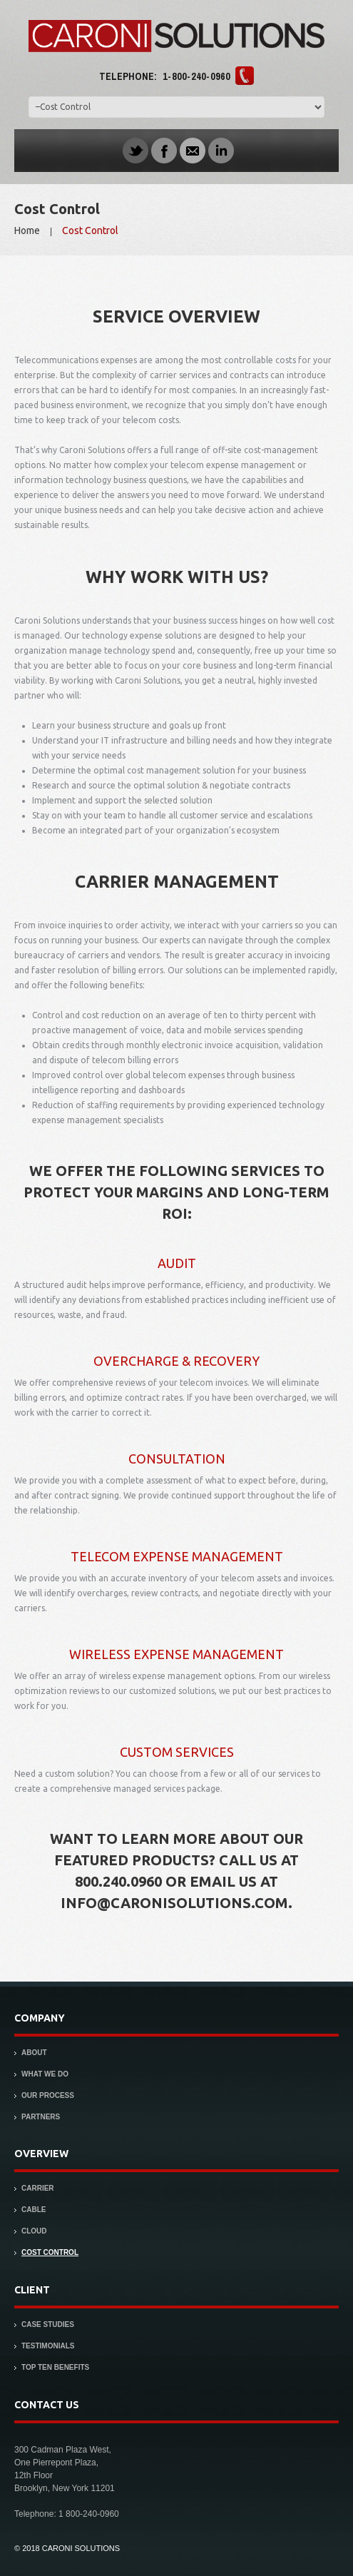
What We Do (44, 2074)
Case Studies (47, 2324)
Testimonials (47, 2346)
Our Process (47, 2095)
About (34, 2053)
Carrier (37, 2188)
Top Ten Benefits (55, 2367)
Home (27, 230)
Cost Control (49, 2252)
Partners (40, 2117)
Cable (33, 2210)
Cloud (34, 2231)
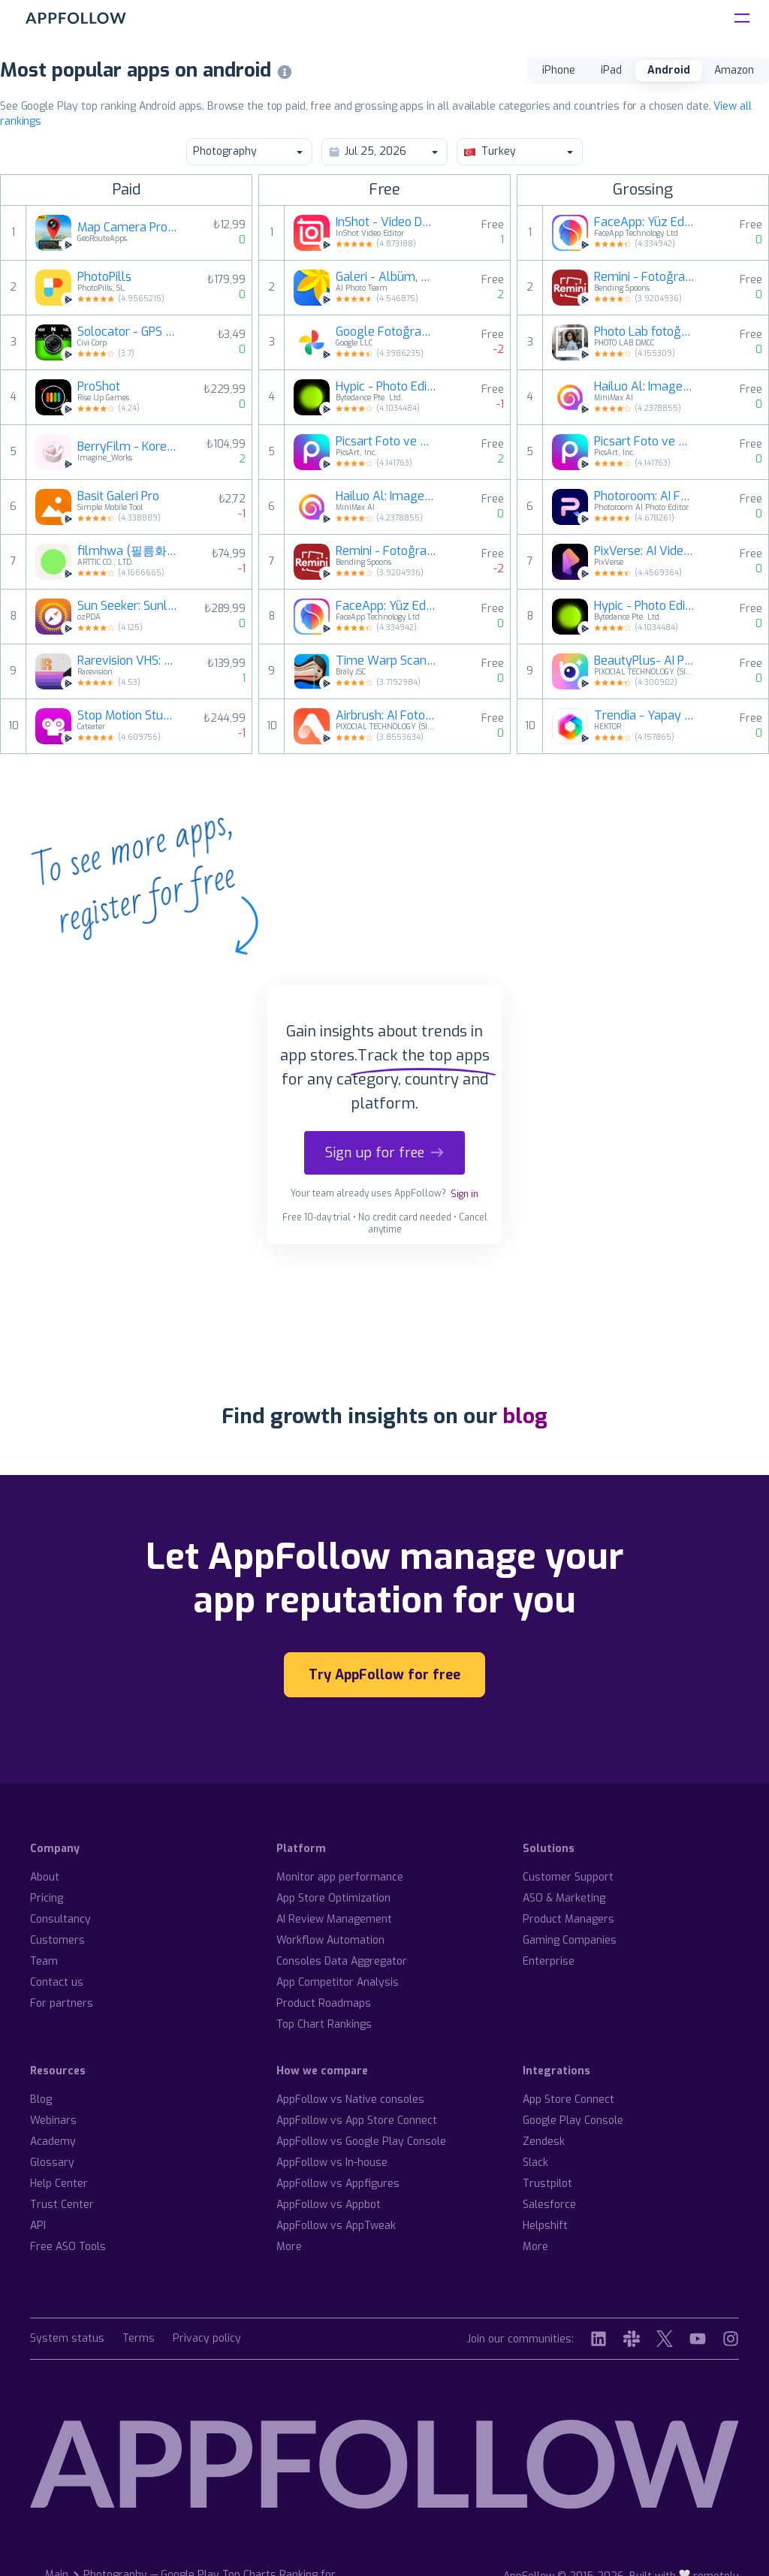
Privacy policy (207, 2339)
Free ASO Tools (68, 2247)
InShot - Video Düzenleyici (386, 222)
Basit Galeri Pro (118, 496)
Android (668, 70)
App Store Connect (568, 2099)
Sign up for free (384, 1153)
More (289, 2247)
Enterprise (548, 1961)
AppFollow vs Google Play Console (361, 2141)
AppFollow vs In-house (332, 2162)
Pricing (46, 1898)
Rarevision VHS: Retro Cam (127, 661)
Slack (535, 2162)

---+---

An exact copy of the listing is required, with every image removed.

(RESPONSE AREA)
What We Do (44, 2074)
Case Studies (47, 2324)
Testimonials (47, 2346)
Our Process (47, 2095)
About (34, 2053)
Carrier (37, 2188)
Top Ten Benefits (55, 2367)
Home (27, 230)
Cost Control (49, 2252)
Partners (40, 2117)
Cable (33, 2210)
Cloud (34, 2231)
Privacy policy (207, 2339)
Free ASO Tools (68, 2247)
InShot - Video Düzenleyici (386, 222)
Basit Galeri Pro (118, 496)
Android (668, 70)
App Store Connect (568, 2099)
Sign up for free (384, 1153)
More (289, 2247)
Enterprise (548, 1961)
AppFollow vs Google Play Console (361, 2141)
AppFollow vs In-house (332, 2162)
Pricing (46, 1898)
Rarevision VHS: Retro Cam (127, 661)
Slack (535, 2162)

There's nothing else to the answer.